New ace? Anderson's latest gem a 1-hit start

September 13th, 2020

With Ian Anderson showing the fortitude of a veteran to help the Braves claim a 2-1 win over the Nationals on Saturday night at Nationals Park, Atlanta manager Brian Snitker likely started to feel even better about how much improvement his rotation might show over the season’s final couple of weeks.

“Every game is important at this point of the season and every win is important,” Anderson said. “We’re super excited about tonight’s win. I think it showed a lot about the guys in here. We’re looking forward to what is coming up.”

Anderson enhanced the upcoming excitement by surrendering one hit -- Asdrúbal Cabrera’s fourth-inning bunt single against the shift -- over seven scoreless innings to earn his third win in four career starts. The highly regarded prospect became the first Braves pitcher to go seven innings this year.

More impressive is the fact Anderson is now one of two pitchers over the last 120 years to allow one hit or fewer in two starts of at least six innings in his first four career appearances. The other was former Braves reliever Marvin Freeman, who debuted as a starter for the 1986 Phillies.

“It’s nice to get up here and have things go well for a few [starts],” Anderson said. “It kind of reassures you, and you can take off from there.”

Anderson’s impressive effort was immediately supported by Ronald Acuña Jr., who had been carried off the field after fouling a pitch off his left ankle during Friday night’s 8-7 loss in 12 innings. Showing there were no lingering effects, Acuña singled, stole second and scored on Marcell Ozuna’s RBI single off Patrick Corbin in the first inning. Ozzie Albies added the Braves' second run with a two-out RBI single in the fourth.

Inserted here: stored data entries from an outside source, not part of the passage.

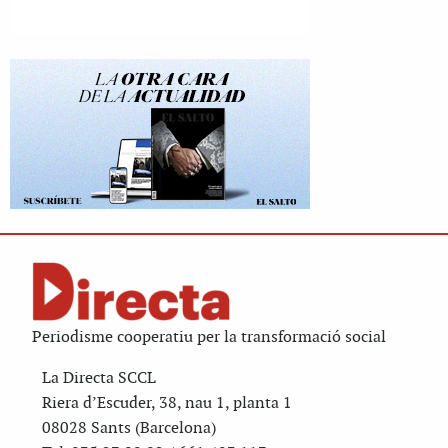
Periodisme cooperatiu per la transformació social
La Directa SCCL
Riera d’Escuder, 38, nau 1, planta 1
08028 Sants (Barcelona)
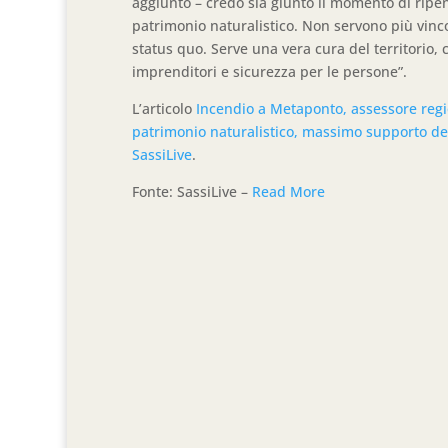
aggiunto – credo sia giunto il momento di ripen
patrimonio naturalistico. Non servono più vinco
status quo. Serve una vera cura del territorio, 
imprenditori e sicurezza per le persone”.
L’articolo
Incendio a Metaponto, assessore regio
patrimonio naturalistico, massimo supporto de
SassiLive
.
Fonte: SassiLive –
Read More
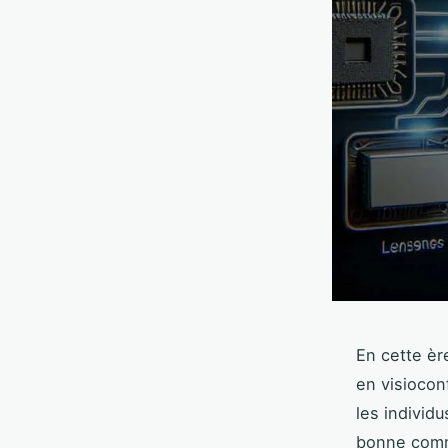
En cette èr
en visioco
les individ
bonne commu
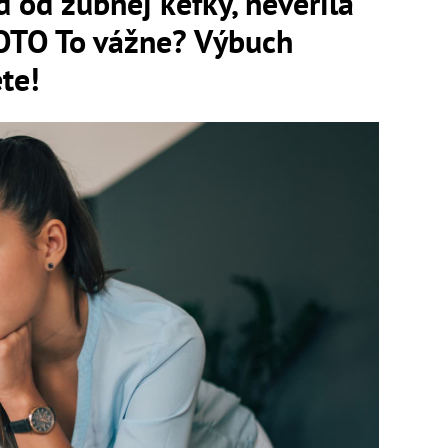
d od zubnej kefky, neverila
OTO To vážne? Výbuch
te!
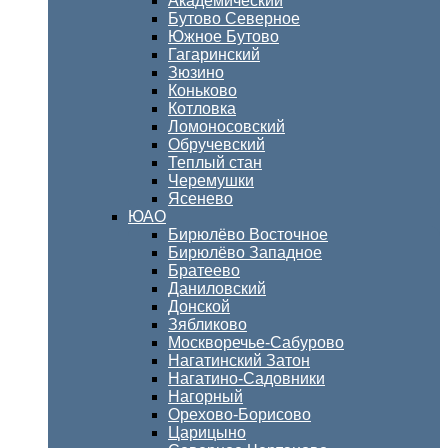
Академический
Бутово Северное
Южное Бутово
Гагаринский
Зюзино
Коньково
Котловка
Ломоносовский
Обручевский
Теплый стан
Черемушки
Ясенево
ЮАО
Бирюлёво Восточное
Бирюлёво Западное
Братеево
Даниловский
Донской
Зябликово
Москворечье-Сабурово
Нагатинский Затон
Нагатино-Садовники
Нагорный
Орехово-Борисово
Царицыно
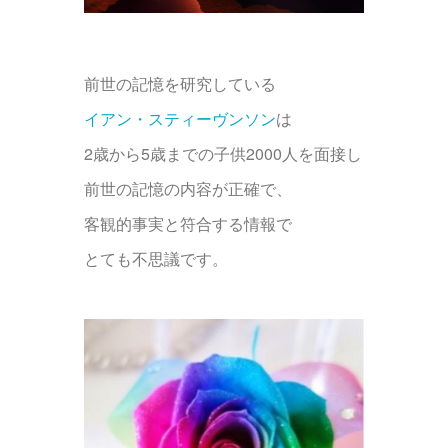
前世の記憶を研究している
イアン・スティーヴンソン
は
2歳から5歳までの子供2000人を面接し
前世の記憶の内容が正確で、
客観的事実と符合する情報で
とても不思議です。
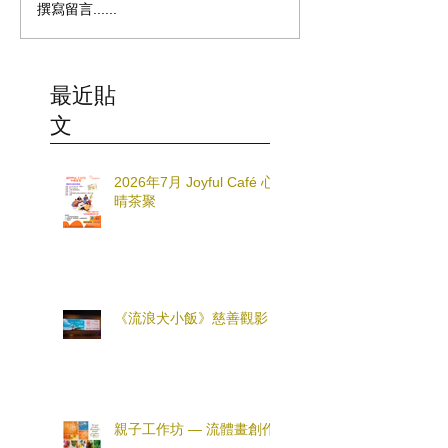
撰寫留言......
最近貼
文
2026年7月 Joyful Café 心
晴茶聚
《流浪犬小飯》慈善觀影
親子工作坊 — 流體畫創作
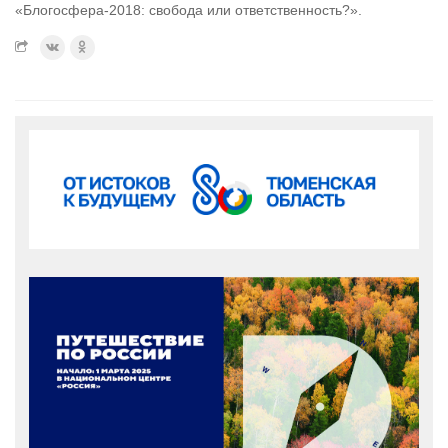
«Блогосфера-2018: свобода или ответственность?».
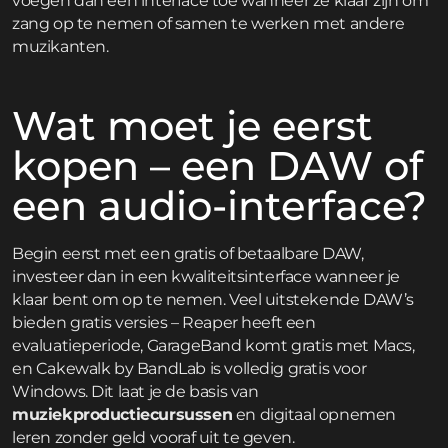
voegen dan een interface toe wanneer ze klaar zijn om
zang op te nemen of samen te werken met andere
muzikanten.
Wat moet je eerst
kopen – een DAW of
een audio-interface?
Begin eerst met een gratis of betaalbare DAW,
investeer dan in een kwaliteitsinterface wanneer je
klaar bent om op te nemen. Veel uitstekende DAW’s
bieden gratis versies – Reaper heeft een
evaluatieperiode, GarageBand komt gratis met Macs,
en Cakewalk by BandLab is volledig gratis voor
Windows. Dit laat je de basis van
muziekproductiecursussen
en digitaal opnemen
leren zonder geld vooraf uit te geven.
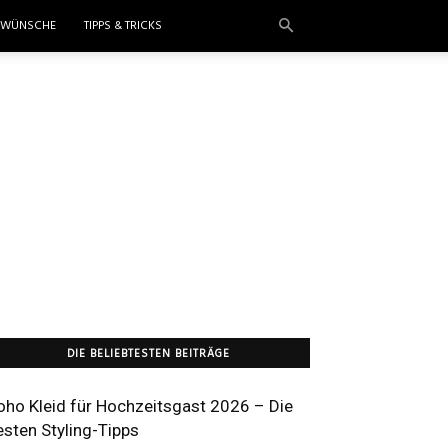
KWÜNSCHE
TIPPS & TRICKS
DIE BELIEBTESTEN BEITRÄGE
oho Kleid für Hochzeitsgast 2026 – Die
esten Styling-Tipps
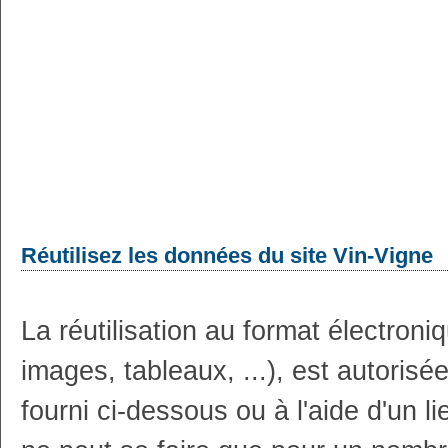
Réutilisez les données du site Vin-Vigne
La réutilisation au format électron
images, tableaux, ...), est autoris
fourni ci-dessous ou à l'aide d'un li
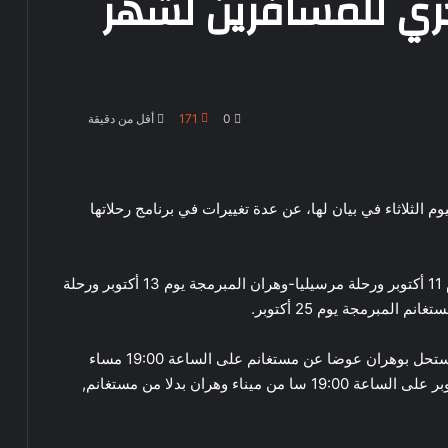
حري للمسافرين لشهر
0
171
أقل من دقيقة
 الثلاثاء في بيان لها، عن عدة تغييرات في برنامج رحلاتها
و يتعلق الامر بإلغاء رحلة وهران-مرسيليا المبرمجة يوم 11 أكتوبر ورحلة مرسيليا-وهران المبرمجة يوم 13 أكتوبر ورحلة
كما أن الرحلة المبرمجة بتاريخ 23 أكتوبر من أليكانتي ستحل بوهران عوضا عن مستغانم على الساعة 19:00 مساء
بينما ستنطلق الرحلة المتجهة نحو أليكانتي يوم 27 أكتوبر على الساعة 19:00 سا من ميناء وهران بدلا من مستغانم,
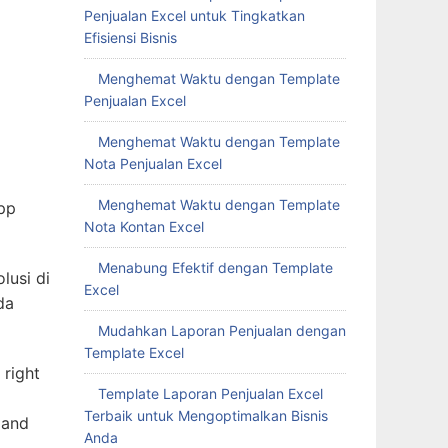
Penjualan Excel untuk Tingkatkan
Efisiensi Bisnis
Menghemat Waktu dengan Template
Penjualan Excel
Menghemat Waktu dengan Template
Nota Penjualan Excel
Menghemat Waktu dengan Template
pp
Nota Kontan Excel
Menabung Efektif dengan Template
lusi di
Excel
da
Mudahkan Laporan Penjualan dengan
Template Excel
 right
Template Laporan Penjualan Excel
Terbaik untuk Mengoptimalkan Bisnis
 and
Anda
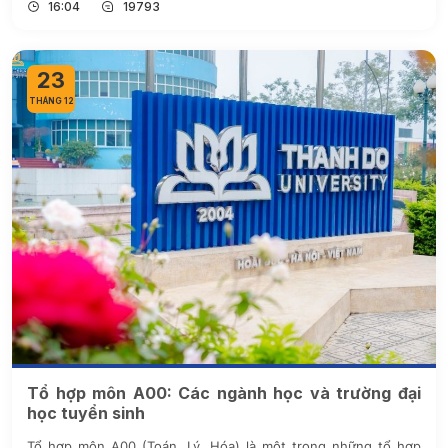
16:04
19793
23
THÁNG 12
Tổ hợp môn A00: Các ngành học và trường đại
học tuyển sinh
Tổ hợp môn A00 (Toán, Lý, Hóa) là một trong những tổ hợp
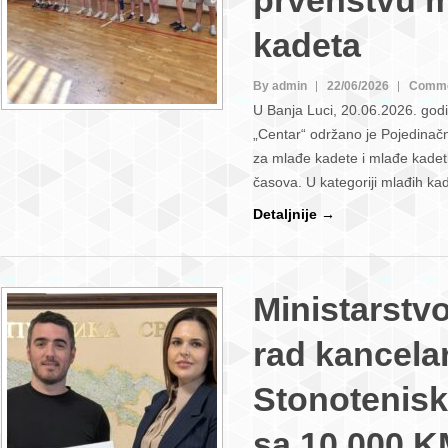
prvenstvu m
kadeta
By admin
22/06/2026
Comme
U Banja Luci, 20.06.2026. godi
„Centar“ održano je Pojedinač
za mlađe kadete i mlađe kadet
časova. U kategoriji mlađih k
Detaljnije →
Ministarstv
rad kancelar
Stonotenis
sa 10.000 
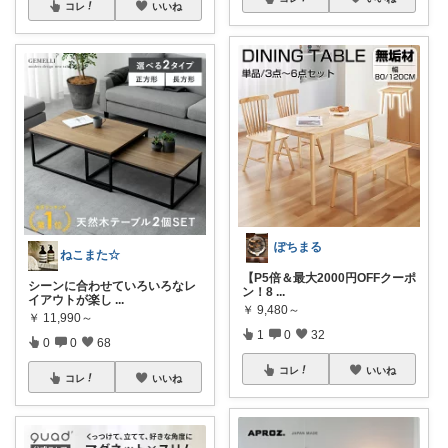
コレ
いいね
ぽちまる
ねこまた☆
【P5倍＆最大2000円OFFクーポ
シーンに合わせていろいろなレ
ン！8
...
イアウトが楽し
...
￥
9,480～
￥
11,990～
1
0
32
0
0
68
コレ
いいね
コレ
いいね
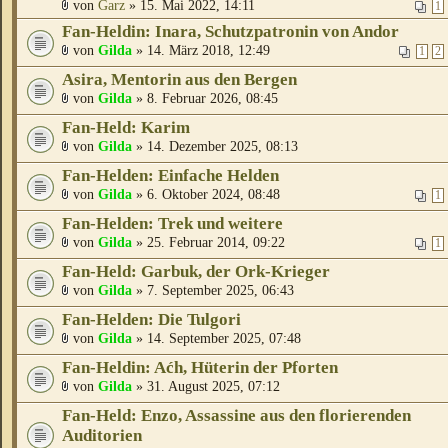
von
Garz
» 15. Mai 2022, 14:11
1
Fan-Heldin: Inara, Schutzpatronin von Andor
von
Gilda
» 14. März 2018, 12:49
1
2
Asira, Mentorin aus den Bergen
von
Gilda
» 8. Februar 2026, 08:45
Fan-Held: Karim
von
Gilda
» 14. Dezember 2025, 08:13
Fan-Helden: Einfache Helden
von
Gilda
» 6. Oktober 2024, 08:48
1
Fan-Helden: Trek und weitere
von
Gilda
» 25. Februar 2014, 09:22
1
Fan-Held: Garbuk, der Ork-Krieger
von
Gilda
» 7. September 2025, 06:43
Fan-Helden: Die Tulgori
von
Gilda
» 14. September 2025, 07:48
Fan-Heldin: Aćh, Hüterin der Pforten
von
Gilda
» 31. August 2025, 07:12
Fan-Held: Enzo, Assassine aus den florierenden
Auditorien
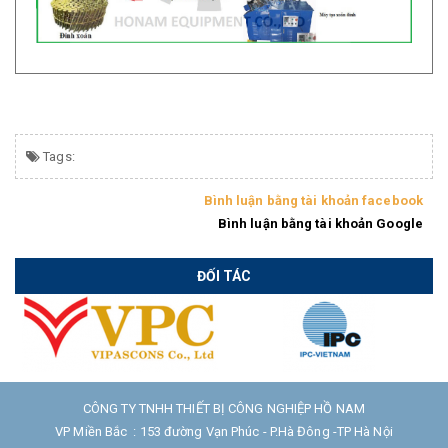
Tags:
Bình luận bằng tài khoản facebook
Bình luận bằng tài khoản Google
ĐỐI TÁC
CÔNG TY TNHH THIẾT BỊ CÔNG NGHIỆP HỒ NAM
VP Miền Bắc : 153 đường Vạn Phúc - P.Hà Đông -TP Hà Nội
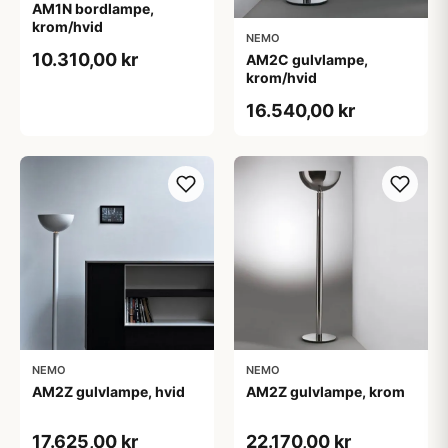
AM1N bordlampe,
krom/hvid
NEMO
10.310,00 kr
AM2C gulvlampe,
krom/hvid
16.540,00 kr
NEMO
NEMO
AM2Z gulvlampe, hvid
AM2Z gulvlampe, krom
17.625,00 kr
22.170,00 kr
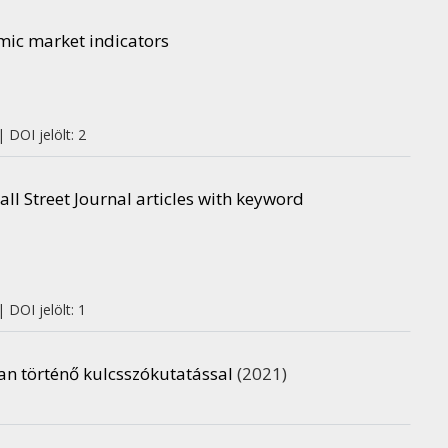
mic market indicators
 DOI jelölt: 2
ll Street Journal articles with keyword
 DOI jelölt: 1
an történő kulcsszókutatással
(2021)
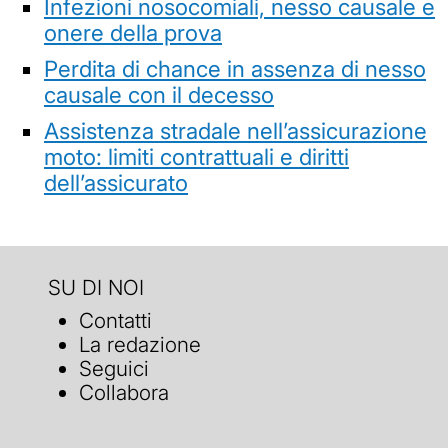
Infezioni nosocomiali, nesso causale e
onere della prova
Perdita di chance in assenza di nesso
causale con il decesso
Assistenza stradale nell’assicurazione
moto: limiti contrattuali e diritti
dell’assicurato
SU DI NOI
Contatti
La redazione
Seguici
Collabora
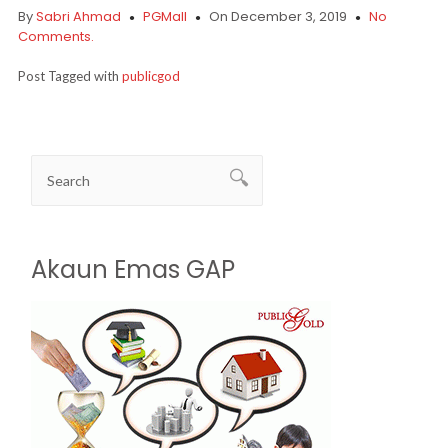
By
Sabri Ahmad
PGMall
On December 3, 2019
No
Comments.
Post Tagged with
publicgod
Akaun Emas GAP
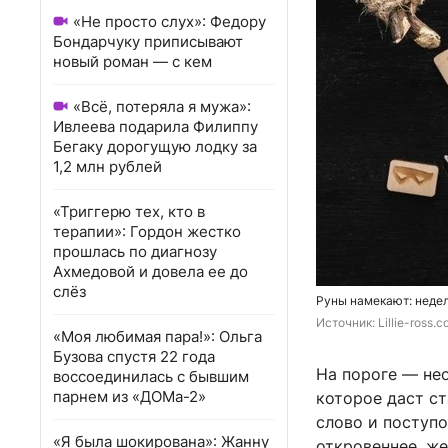
«Не просто слух»: Федору
Бондарчуку приписывают
новый роман — с кем
«Всё, потеряла я мужа»:
Ивлеева подарила Филиппу
Бегаку дорогущую лодку за
1,2 млн рублей
«Триггерю тех, кто в
терапии»: Гордон жестко
прошлась по диагнозу
Ахмедовой и довела ее до
слёз
Руны намекают: недел
Источник: 
Lillie-ross.
«Моя любимая пара!»: Ольга
Бузова спустя 22 года
На пороге — нео
воссоединилась с бывшим
парнем из «ДОМа-2»
которое даст с
слово и поступ
«Я была шокирована»: Жанну
откровеннее, ж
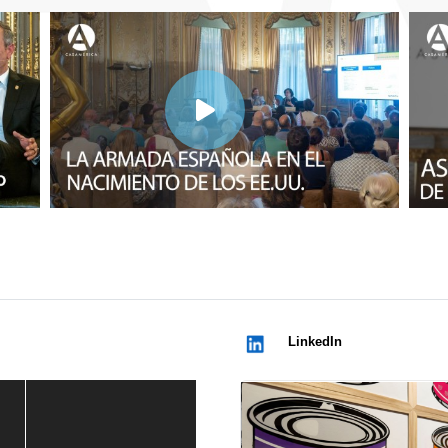
LinkedIn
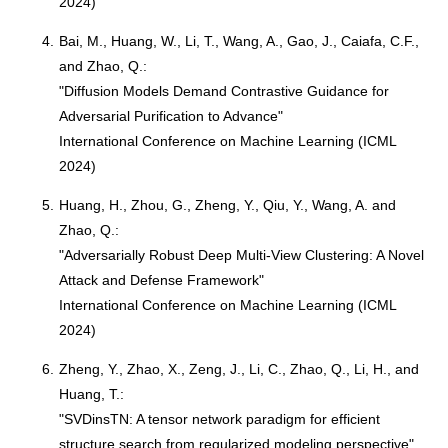
2024)
4.
Bai, M., Huang, W., Li, T., Wang, A., Gao, J., Caiafa, C.F.,
and Zhao, Q.:
"Diffusion Models Demand Contrastive Guidance for
Adversarial Purification to Advance"
International Conference on Machine Learning (ICML
2024)
5.
Huang, H., Zhou, G., Zheng, Y., Qiu, Y., Wang, A. and
Zhao, Q.:
"Adversarially Robust Deep Multi-View Clustering: A Novel
Attack and Defense Framework"
International Conference on Machine Learning (ICML
2024)
6.
Zheng, Y., Zhao, X., Zeng, J., Li, C., Zhao, Q., Li, H., and
Huang, T.:
"SVDinsTN: A tensor network paradigm for efficient
structure search from regularized modeling perspective"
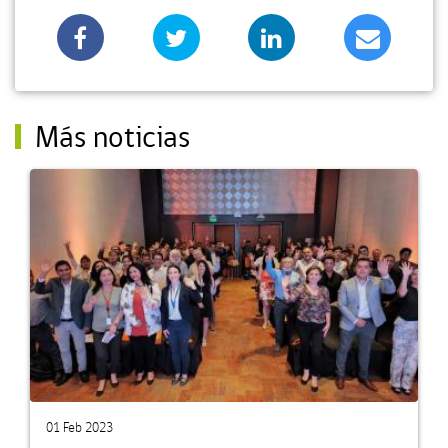
Más noticias
01 Feb 2023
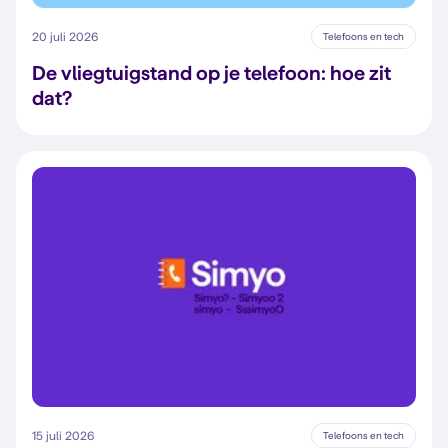
20 juli 2026
Telefoons en tech
De vliegtuigstand op je telefoon: hoe zit
dat?
15 juli 2026
Telefoons en tech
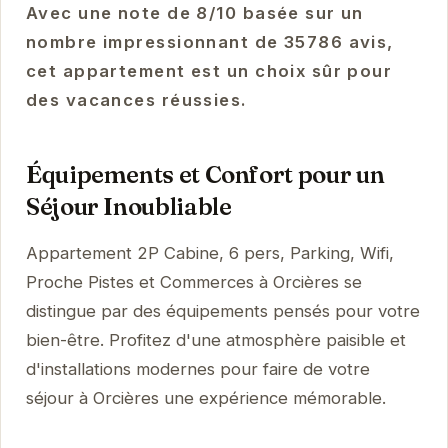
Avec une note de 8/10 basée sur un
nombre impressionnant de 35786 avis,
cet appartement est un choix sûr pour
des vacances réussies.
Équipements et Confort pour un
Séjour Inoubliable
Appartement 2P Cabine, 6 pers, Parking, Wifi,
Proche Pistes et Commerces à Orcières se
distingue par des équipements pensés pour votre
bien-être. Profitez d'une atmosphère paisible et
d'installations modernes pour faire de votre
séjour à Orcières une expérience mémorable.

How refreshing was it for Snitker to see a starter complete seven innings? Well, this marked just the 11th time through 46 games a Braves starter completed at least six innings. Max Fried has accounted for four of those starts. Anderson, who is less than three weeks into his career, is responsible for three others.

With Anderson impressing in those three starts and Fried expecting to come off the injured list on Friday, the Braves can finally get excited about a rotation that entered Saturday with a National League-worst 6.22 ERA. This group will also soon be fortified by veteran Cole Hamels, who is expected to make his season debut on Wednesday in Baltimore.

“Hopefully, all of those guys will step up and do what we think they can,” Snitker said.

Anderson worked around consecutive walks in a 29-pitch second inning and then needed just nine pitches to complete a perfect third against Washington’s top three hitters. He got a called strike or a swing and miss with half of the 18 curveballs he threw. Having that pitch working with his always-effective changeup led to a career-high nine strikeouts, seven of which were registered after the third.

“I think he did a good job,” Nationals shortstop Trea Turner said. “Early on, we took our walks and he was a little wild. But then he settled in and he wasn’t afraid to throw that changeup in any count, which I think is a big benefit for him and made it tough on us. He just used all three pitches, had some velo, just a good outing by him."

Adding to the satisfaction of Anderson’s dominant outing is the fact it came five days after he had issued four walks while needing 83 pitches to complete just three innings against the Marlins. He blamed himself for allowing his throwing error in the second inning to adversely affect him mentally in that outing.

Anderson could have allowed things to snowball yet again after walking Eric Thames and Yan Gomes to begin the second inning. Instead, he retired the following six batters in order and showed why he has always been described as being mentally strong.

“He had that confident look back again tonight once he got through that second inning,” Snitker said.